In this thematically rich book, Mary Kathleen Eyring examines authors whose writings were connected with their charitable endeavors, which addressed the worst by-products of the brisk maritime commerce in Atlantic seaport cities in the first half of the nineteenth century. She argues that charitable institutions and societies emerged in this era because they captured and contained the discontent of imperiled and impoverished groups, thereby effectively thwarting the development of a revolutionary class in America.

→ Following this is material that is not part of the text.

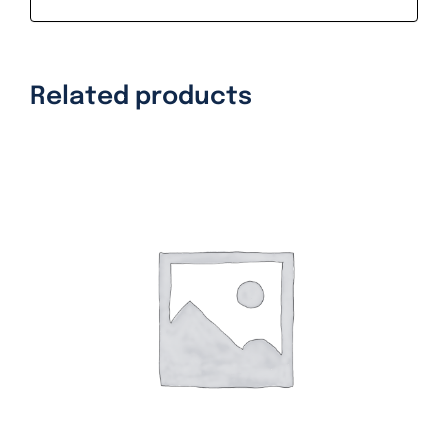
Related products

According to Eyring, the men and women who most successfully wrote about and engaged in benevolent work strategically connected their work with the affluence generated by maritime commerce. The water trades supported the growth of the American publishing industry, but they also generated both vast inequities in wealth and physically and economically hazardous conditions that, in the absence of a welfare state, required the intervention of benevolent societies. Laborers in Atlantic port cities barred from lucrative professions by gender, race, physical ability, or social status found a way to make a living wage by conjoining the literary with the charitable—and attaching both to a profit structure. In so doing, they transformed the nature of American benevolence and gave rise to the nonprofit sector, which has since its inception provided discontented laborers with a forum in which to express their critique of for-profit American enterprise, by imitating it.
In Captains of Charity, Eyring looks at writers who overcame their marginalized status by bringing together the strands of maritime industry, publishing, and benevolence. These include Richard Allen and Absalom Jones, two black clergymen who managed a massive relief effort when refugees fleeing revolution in Haiti transported the yellow fever virus to Philadelphia in 1793; Nancy Prince, a free woman of color who sought her livelihood in the Protestant missions of Jamaica in the years immediately following Britain’s emancipation of laborers in its Caribbean colonies; Sarah Josepha Hale, who parlayed the social influence she had gained as the founder of a seaman’s aid society in Boston into a role as editor of the hugely popular periodical Godey’s Lady’s Book; and Sarah Pogson Smith, who donated the proceeds of her writing to such prominent charitable causes as the New York Institution for the Instruction of the Deaf and Dumb and then capitalized on the goodwill this charity work generated among her wealthy friends in New York City, Philadelphia, and Charleston.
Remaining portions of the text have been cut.